TASK BRIEF:
Give back every line of the material exactly. Skip the pictures.
======== EXERCISE DATA
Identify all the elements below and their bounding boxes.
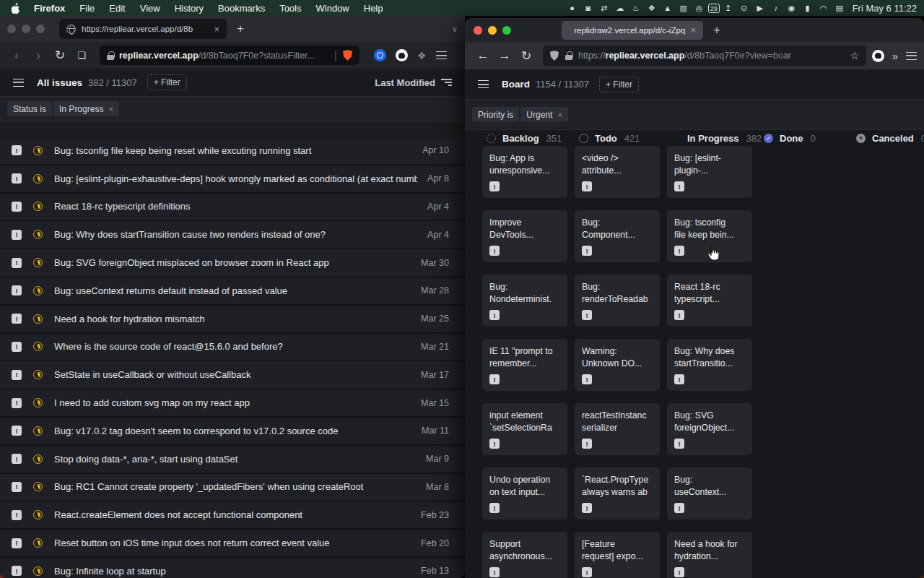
menubar-item-bookmarks[interactable]: Bookmarks <box>211 3 272 14</box>
bookmark-icon[interactable]: ❏ <box>71 50 92 61</box>
board-card[interactable]: Bug: Why does startTransitio...! <box>667 339 752 391</box>
zoom-window-button[interactable] <box>36 25 45 33</box>
menubar-app-name[interactable]: Firefox <box>27 3 72 14</box>
reload-button[interactable]: ↻ <box>515 48 537 64</box>
board-card[interactable]: Undo operation on text input...! <box>482 467 567 519</box>
issue-row[interactable]: !React 18-rc typescript definitionsApr 4 <box>0 194 465 222</box>
menubar-item-view[interactable]: View <box>133 3 167 14</box>
board-card[interactable]: Support asynchronous...! <box>482 532 567 578</box>
board-card[interactable]: Bug: App is unresponsive...! <box>482 146 567 198</box>
displays-icon[interactable]: ▤ <box>832 4 847 13</box>
issue-row[interactable]: !Bug: v17.0.2 tag doesn't seem to corres… <box>0 418 465 446</box>
board-card[interactable]: Need a hook for hydration...! <box>667 532 752 578</box>
tab-list-chevron-icon[interactable]: ∨ <box>452 25 458 34</box>
filter-value-chip[interactable]: Urgent × <box>520 107 567 122</box>
back-button[interactable]: ← <box>472 48 494 63</box>
menubar-item-help[interactable]: Help <box>357 3 391 14</box>
upload-icon[interactable]: ↥ <box>721 4 736 13</box>
board-card[interactable]: reactTestInstanc serializer! <box>575 403 660 455</box>
bookmark-star-icon[interactable]: ☆ <box>850 50 859 61</box>
menubar-item-tools[interactable]: Tools <box>272 3 308 14</box>
siri-icon[interactable]: ◉ <box>785 4 799 13</box>
add-filter-button[interactable]: + Filter <box>147 74 187 90</box>
sort-label[interactable]: Last Modified <box>375 77 435 88</box>
issue-row[interactable]: !Bug: Infinite loop at startupFeb 13 <box>0 558 465 578</box>
issue-row[interactable]: !Bug: tsconfig file keep being reset whi… <box>0 137 465 165</box>
camera-icon[interactable]: ◙ <box>581 4 596 12</box>
menubar-item-window[interactable]: Window <box>309 3 357 14</box>
wifi-icon[interactable]: ◠ <box>816 4 831 13</box>
issue-row[interactable]: !Bug: SVG foreignObject misplaced on bro… <box>0 249 465 277</box>
forward-button[interactable]: → <box>494 48 515 63</box>
brave-shield-icon[interactable] <box>343 50 352 61</box>
apple-menu[interactable] <box>12 3 21 14</box>
github-extension-icon[interactable] <box>396 49 408 61</box>
close-window-button[interactable] <box>474 26 482 35</box>
board-card[interactable]: Improve DevTools...! <box>482 210 567 262</box>
reload-button[interactable]: ↻ <box>49 48 71 63</box>
back-button[interactable]: ‹ <box>6 48 27 63</box>
zoom-window-button[interactable] <box>502 26 511 35</box>
github-extension-icon[interactable] <box>872 50 884 62</box>
remove-filter-icon[interactable]: × <box>557 111 562 119</box>
issue-row[interactable]: !Bug: Why does startTransition cause two… <box>0 221 465 249</box>
vercel-icon[interactable]: ▲ <box>661 4 675 12</box>
issue-row[interactable]: !Bug: useContext returns default instead… <box>0 277 465 306</box>
filter-field-chip[interactable]: Priority is <box>472 107 519 122</box>
new-tab-button[interactable]: + <box>713 23 720 38</box>
issue-row[interactable]: !Reset button on iOS time input does not… <box>0 530 465 558</box>
issue-row[interactable]: !Bug: RC1 Cannot create property '_updat… <box>0 474 465 502</box>
board-card[interactable]: [Feature request] expo...! <box>575 532 660 578</box>
extensions-puzzle-icon[interactable]: ❖ <box>417 50 427 61</box>
cloud-icon[interactable]: ☁ <box>613 4 627 13</box>
menubar-item-edit[interactable]: Edit <box>102 3 132 14</box>
layout-icon[interactable]: ▥ <box>676 4 691 13</box>
sort-icon[interactable] <box>441 79 452 86</box>
forward-button[interactable]: › <box>27 48 49 63</box>
remove-filter-icon[interactable]: × <box>108 105 113 113</box>
board-card[interactable]: IE 11 "prompt to remember...! <box>482 339 567 391</box>
board-card[interactable]: Bug: Nondeterminist.! <box>482 275 567 327</box>
overflow-chevrons-icon[interactable]: » <box>884 50 906 62</box>
issue-row[interactable]: !Where is the source code of react@15.6.… <box>0 334 465 362</box>
issue-row[interactable]: !SetState in useCallback or without useC… <box>0 361 465 389</box>
sidebar-menu-icon[interactable] <box>478 80 489 88</box>
issue-row[interactable]: !Bug: [eslint-plugin-exhaustive-deps] ho… <box>0 165 465 194</box>
browser-menu-icon[interactable] <box>436 51 447 59</box>
new-tab-button[interactable]: + <box>237 22 244 36</box>
dropbox-icon[interactable]: ❖ <box>645 4 659 13</box>
board-card[interactable]: Bug: SVG foreignObject...! <box>667 403 752 455</box>
board-card[interactable]: input element `setSelectionRa! <box>482 403 567 455</box>
browser-menu-icon[interactable] <box>906 52 917 60</box>
calendar-icon[interactable]: 29 <box>708 4 720 13</box>
battery-icon[interactable]: ▮ <box>801 4 815 13</box>
onepassword-extension-icon[interactable] <box>374 49 386 61</box>
issue-row[interactable]: !React.createElement does not accept fun… <box>0 501 465 530</box>
tracking-protection-shield-icon[interactable] <box>550 51 559 61</box>
menubar-item-history[interactable]: History <box>167 3 211 14</box>
close-window-button[interactable] <box>7 25 16 33</box>
minimize-window-button[interactable] <box>22 25 30 33</box>
address-bar[interactable]: repliear.vercel.app /d/8bTaoq7F0e?status… <box>100 46 359 65</box>
play-icon[interactable]: ▶ <box>753 4 767 13</box>
board-card[interactable]: Bug: renderToReadab! <box>575 275 660 327</box>
board-card[interactable]: Bug: useContext...! <box>667 467 752 519</box>
close-tab-icon[interactable]: × <box>690 25 696 35</box>
issue-row[interactable]: !Need a hook for hydration mismatchMar 2… <box>0 306 465 334</box>
board-card[interactable]: Warning: Unknown DO...! <box>575 339 660 391</box>
browser-tab[interactable]: replidraw2.vercel.app/d/c-iZpq × <box>562 21 703 40</box>
power-icon[interactable]: ⊙ <box>737 4 751 13</box>
add-filter-button[interactable]: + Filter <box>599 77 639 92</box>
close-tab-icon[interactable]: × <box>214 24 219 35</box>
sync-icon[interactable]: ⇄ <box>597 4 611 13</box>
sidebar-menu-icon[interactable] <box>13 79 24 87</box>
volume-icon[interactable]: ♪ <box>769 4 783 12</box>
screen-record-icon[interactable]: ● <box>565 4 580 12</box>
board-card[interactable]: React 18-rc typescript...! <box>667 275 752 327</box>
board-card[interactable]: Bug: [eslint- plugin-...! <box>667 146 752 198</box>
browser-tab[interactable]: https://repliear.vercel.app/d/8b × <box>59 19 227 39</box>
address-bar[interactable]: https:// repliear.vercel.app /d/8bTaoq7F… <box>543 46 866 66</box>
menubar-item-file[interactable]: File <box>72 3 102 14</box>
filter-field-chip[interactable]: Status is <box>7 101 52 116</box>
issue-row[interactable]: !Stop doing data-*, aria-*, start using … <box>0 446 465 474</box>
================
SOLUTION TO THIS PROBLEM:
Identify all the elements below and their bounding boxes.
menubar-item-bookmarks[interactable]: Bookmarks <box>211 3 272 14</box>
bookmark-icon[interactable]: ❏ <box>71 50 92 61</box>
board-card[interactable]: Bug: Why does startTransitio...! <box>667 339 752 391</box>
zoom-window-button[interactable] <box>36 25 45 33</box>
menubar-app-name[interactable]: Firefox <box>27 3 72 14</box>
reload-button[interactable]: ↻ <box>515 48 537 64</box>
board-card[interactable]: Undo operation on text input...! <box>482 467 567 519</box>
issue-row[interactable]: !React 18-rc typescript definitionsApr 4 <box>0 194 465 222</box>
menubar-item-view[interactable]: View <box>133 3 167 14</box>
board-card[interactable]: Support asynchronous...! <box>482 532 567 578</box>
board-card[interactable]: Bug: App is unresponsive...! <box>482 146 567 198</box>
displays-icon[interactable]: ▤ <box>832 4 847 13</box>
issue-row[interactable]: !Bug: v17.0.2 tag doesn't seem to corres… <box>0 418 465 446</box>
board-card[interactable]: Need a hook for hydration...! <box>667 532 752 578</box>
tab-list-chevron-icon[interactable]: ∨ <box>452 25 458 34</box>
filter-value-chip[interactable]: Urgent × <box>520 107 567 122</box>
back-button[interactable]: ← <box>472 48 494 63</box>
menubar-item-help[interactable]: Help <box>357 3 391 14</box>
upload-icon[interactable]: ↥ <box>721 4 736 13</box>
board-card[interactable]: reactTestInstanc serializer! <box>575 403 660 455</box>
bookmark-star-icon[interactable]: ☆ <box>850 50 859 61</box>
menubar-item-tools[interactable]: Tools <box>272 3 308 14</box>
siri-icon[interactable]: ◉ <box>785 4 799 13</box>
add-filter-button[interactable]: + Filter <box>147 74 187 90</box>
sort-label[interactable]: Last Modified <box>375 77 435 88</box>
issue-row[interactable]: !Bug: Infinite loop at startupFeb 13 <box>0 558 465 578</box>
issue-row[interactable]: !Bug: tsconfig file keep being reset whi… <box>0 137 465 165</box>
camera-icon[interactable]: ◙ <box>581 4 596 12</box>
menubar-item-window[interactable]: Window <box>309 3 357 14</box>
wifi-icon[interactable]: ◠ <box>816 4 831 13</box>
issue-row[interactable]: !Bug: SVG foreignObject misplaced on bro… <box>0 249 465 277</box>
forward-button[interactable]: → <box>494 48 515 63</box>
brave-shield-icon[interactable] <box>343 50 352 61</box>
apple-menu[interactable] <box>12 3 21 14</box>
github-extension-icon[interactable] <box>396 49 408 61</box>
close-window-button[interactable] <box>474 26 482 35</box>
board-card[interactable]: Improve DevTools...! <box>482 210 567 262</box>
reload-button[interactable]: ↻ <box>49 48 71 63</box>
back-button[interactable]: ‹ <box>6 48 27 63</box>
zoom-window-button[interactable] <box>502 26 511 35</box>
github-extension-icon[interactable] <box>872 50 884 62</box>
remove-filter-icon[interactable]: × <box>557 111 562 119</box>
issue-row[interactable]: !Bug: Why does startTransition cause two… <box>0 221 465 249</box>
vercel-icon[interactable]: ▲ <box>661 4 675 12</box>
issue-row[interactable]: !Bug: useContext returns default instead… <box>0 277 465 306</box>
filter-field-chip[interactable]: Priority is <box>472 107 519 122</box>
new-tab-button[interactable]: + <box>713 23 720 38</box>
issue-row[interactable]: !Reset button on iOS time input does not… <box>0 530 465 558</box>
issue-row[interactable]: !Bug: RC1 Cannot create property '_updat… <box>0 474 465 502</box>
board-card[interactable]: [Feature request] expo...! <box>575 532 660 578</box>
extensions-puzzle-icon[interactable]: ❖ <box>417 50 427 61</box>
cloud-icon[interactable]: ☁ <box>613 4 627 13</box>
menubar-item-edit[interactable]: Edit <box>102 3 132 14</box>
layout-icon[interactable]: ▥ <box>676 4 691 13</box>
sort-icon[interactable] <box>441 79 452 86</box>
forward-button[interactable]: › <box>27 48 49 63</box>
remove-filter-icon[interactable]: × <box>108 105 113 113</box>
board-card[interactable]: IE 11 "prompt to remember...! <box>482 339 567 391</box>
board-card[interactable]: Bug: Nondeterminist.! <box>482 275 567 327</box>
overflow-chevrons-icon[interactable]: » <box>884 50 906 62</box>
issue-row[interactable]: !Where is the source code of react@15.6.… <box>0 334 465 362</box>
issue-row[interactable]: !SetState in useCallback or without useC… <box>0 361 465 389</box>
sidebar-menu-icon[interactable] <box>478 80 489 88</box>
issue-row[interactable]: !Bug: [eslint-plugin-exhaustive-deps] ho… <box>0 165 465 194</box>
browser-menu-icon[interactable] <box>436 51 447 59</box>
new-tab-button[interactable]: + <box>237 22 244 36</box>
dropbox-icon[interactable]: ❖ <box>645 4 659 13</box>
board-card[interactable]: Bug: SVG foreignObject...! <box>667 403 752 455</box>
board-card[interactable]: input element `setSelectionRa! <box>482 403 567 455</box>
browser-menu-icon[interactable] <box>906 52 917 60</box>
calendar-icon[interactable]: 29 <box>708 4 720 13</box>
battery-icon[interactable]: ▮ <box>801 4 815 13</box>
onepassword-extension-icon[interactable] <box>374 49 386 61</box>
issue-row[interactable]: !React.createElement does not accept fun… <box>0 501 465 530</box>
tracking-protection-shield-icon[interactable] <box>550 51 559 61</box>
menubar-item-history[interactable]: History <box>167 3 211 14</box>
close-window-button[interactable] <box>7 25 16 33</box>
minimize-window-button[interactable] <box>22 25 30 33</box>
address-bar[interactable]: repliear.vercel.app /d/8bTaoq7F0e?status… <box>100 46 359 65</box>
play-icon[interactable]: ▶ <box>753 4 767 13</box>
board-card[interactable]: Bug: renderToReadab! <box>575 275 660 327</box>
board-card[interactable]: Bug: useContext...! <box>667 467 752 519</box>
close-tab-icon[interactable]: × <box>690 25 696 35</box>
issue-row[interactable]: !Need a hook for hydration mismatchMar 2… <box>0 306 465 334</box>
board-card[interactable]: Warning: Unknown DO...! <box>575 339 660 391</box>
browser-tab[interactable]: replidraw2.vercel.app/d/c-iZpq × <box>562 21 703 40</box>
power-icon[interactable]: ⊙ <box>737 4 751 13</box>
add-filter-button[interactable]: + Filter <box>599 77 639 92</box>
close-tab-icon[interactable]: × <box>214 24 219 35</box>
sync-icon[interactable]: ⇄ <box>597 4 611 13</box>
sidebar-menu-icon[interactable] <box>13 79 24 87</box>
volume-icon[interactable]: ♪ <box>769 4 783 12</box>
screen-record-icon[interactable]: ● <box>565 4 580 12</box>
board-card[interactable]: React 18-rc typescript...! <box>667 275 752 327</box>
board-card[interactable]: Bug: [eslint- plugin-...! <box>667 146 752 198</box>
browser-tab[interactable]: https://repliear.vercel.app/d/8b × <box>59 19 227 39</box>
address-bar[interactable]: https:// repliear.vercel.app /d/8bTaoq7F… <box>543 46 866 66</box>
menubar-item-file[interactable]: File <box>72 3 102 14</box>
filter-field-chip[interactable]: Status is <box>7 101 52 116</box>
issue-row[interactable]: !Stop doing data-*, aria-*, start using … <box>0 446 465 474</box>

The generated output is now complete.